Langley’s obsession forces him ever inward, but the impulse to thread ideas together can also propel one outwards to new connections and ideas. So where does this dedication to show up in teaching? For me it means I get very frustrated with the typical division of subjects. It drives me crazy when I’m forced to pick between History and English and Political Science and Statistics and Theology and Sociology and Anthropology and Law. I’m always looking for ways to circumvent these boundaries.

My interest in connecting things also showed up in a recent lesson. Geography and mapping skills are a tough sell to many students.
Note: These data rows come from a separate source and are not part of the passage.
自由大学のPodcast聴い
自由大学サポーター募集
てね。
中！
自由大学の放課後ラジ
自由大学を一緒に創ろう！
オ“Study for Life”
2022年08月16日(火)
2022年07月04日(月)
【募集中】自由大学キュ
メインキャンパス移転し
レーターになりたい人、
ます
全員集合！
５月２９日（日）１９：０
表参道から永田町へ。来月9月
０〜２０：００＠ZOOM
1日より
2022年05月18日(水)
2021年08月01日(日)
In an age of where the cell phone in your pocket can tell your exact location and Google Earth allows you to zoom in half-way around the globe, do students really even need to study geography?
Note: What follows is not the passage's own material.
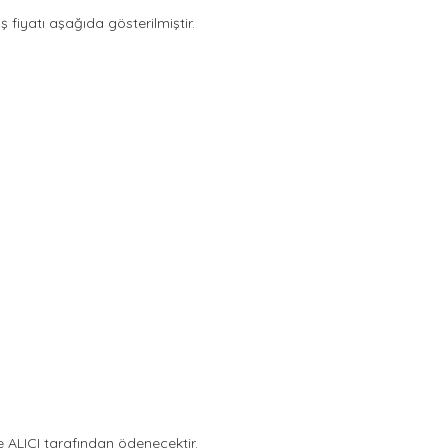
 fiyatı aşağıda gösterilmiştir.
e ALICI tarafından ödenecektir.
While poetry may not seem a natural fit for a geography lesson, my hope was that it would provide an opportunity for students to make some connections themselves and to give more meaning to what might have been a tedious map-reading exercise.

We began by reviewing a map of the Middle East and then Israel, noting areas of conflict and discussing why they might be hot spots. After we looked briefly at a map of the Old City, I gave students time to explore panoramas of the Old City. These beautiful 365 degree photos were great for giving students a “feel” for the Old City. After students had some time to wander about I asked them to discuss what things they had noticed about the land, the buildings, and the people in the photograph.

Finally, I gave them the following poem by Yehuda Amichai, an Israeli poet. I had stumbled across the poem the night before.

Jerusalem

On a roof in the Old City
Laundry hanging in the late afternoon sunlight:
The white sheet of a woman who is my enemy,
The towel of a man who is my enemy,
To wipe off the sweat of his brow.

In the sky of the Old City
A kite.
At the other end of the string,
A child
I can’t see
Because of the wall.

We have put up many flags,
They have put up many flags.
To make us think that they’re happy.
To make them think that we’re happy.

Yehuda Amichai
Translated by Irena Gordon
From A Touch of Grace

We discussed who the speaker in the poem might be, why he or she would refer to the woman and the man as enemies, why the groups of people might want to make the other think they were happy, and what emotions they might actually be feeling.

In the last few minutes of class I asked students to what connections they had been able to make between the poem and the maps. (They submitted their responses using a Google form, but we could have also used note cards.) A few of their reflections:

The poem helped me understand the map better because it is a perspective of somebody who had actually lived there so it helped me find a good image of how it would be like to live there. The map was basically the same as the poem just flipped around, both together made it easier to understand.

The poem helped me understand the map because I realized that the relationships between different groups was weakened by the fact that the groups are so close together. The map helped me understand the poem because if I did not know about the walls of the Old City, I wouldn’t have realized why the person felt so confined and sad.

The map helped me understand the poem because if I didn’t see the map I wouldn’t have understood the poem at all. I wouldn’t be able to understand the poem without the map because the kid with the kite wouldn’t have made sense.

If I had read the poem without seeing the map, I would of never known what the author meant about a wall. The poem helped me understand the tight feelings between Palestinians and Israelis.

Both together made it easier to understand.” Yes, that’s it! The world is a more intelligible, rich place when we avoiding limiting ourselves and our students to subject-specific lenses.

What threads are you twining together?